Task data: Begin

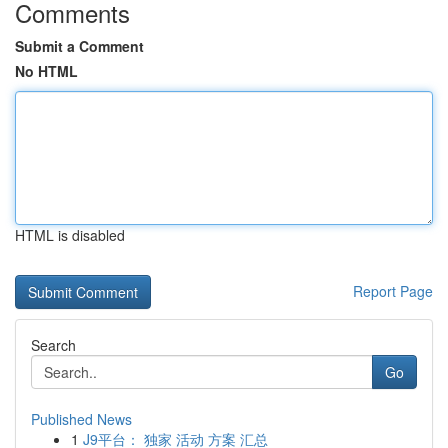
Comments
Submit a Comment
No HTML
HTML is disabled
Report Page
Search
Go
Published News
1
J9平台： 独家 活动 方案 汇总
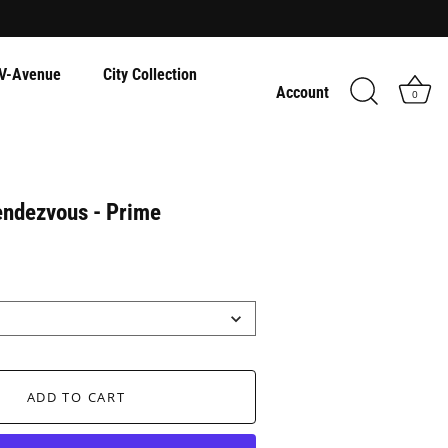
V-Avenue
City Collection
Account
0
endezvous - Prime
ADD TO CART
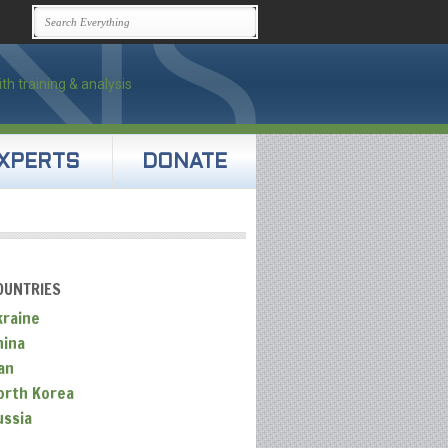
XPERTS
DONATE
OUNTRIES
kraine
hina
an
orth Korea
ussia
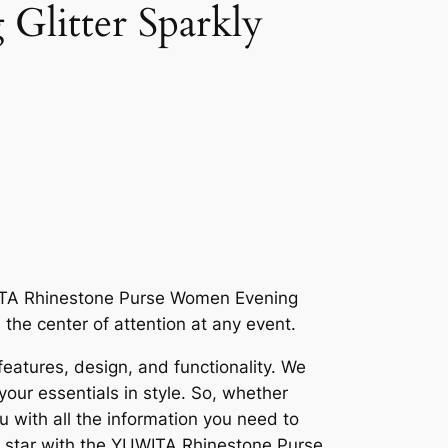
litter Sparkly
WITA Rhinestone Purse Women Evening
the center of attention at any event.
 features, design, and functionality. We
your essentials in style. So, whether
ou with all the information you need to
 a star with the YUWITA Rhinestone Purse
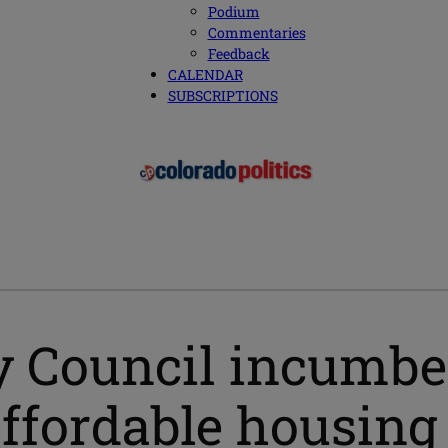
Podium
Commentaries
Feedback
CALENDAR
SUBSCRIPTIONS
 Council incumben
affordable housing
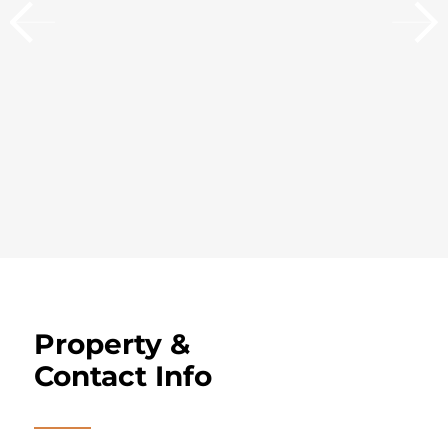
Property &
Contact Info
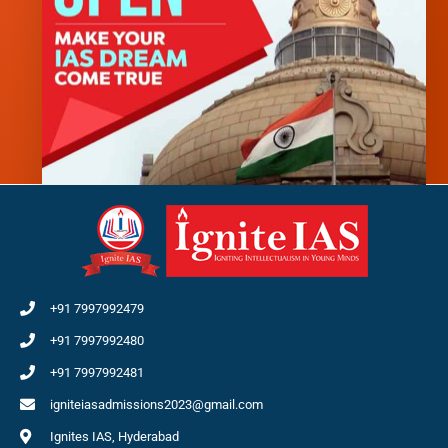
+91 7997992479
+91 7997992480
+91 7997992481
igniteiasadmissions2023@gmail.com
Ignites IAS, Hyderabad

Task data: End

Exercise prompt:
The word "Rhinestone" appears in some of the lines above. Copy those lines.

Problem solution:
WITA Rhinestone Purse Women Evening
 a star with the YUWITA Rhinestone Purse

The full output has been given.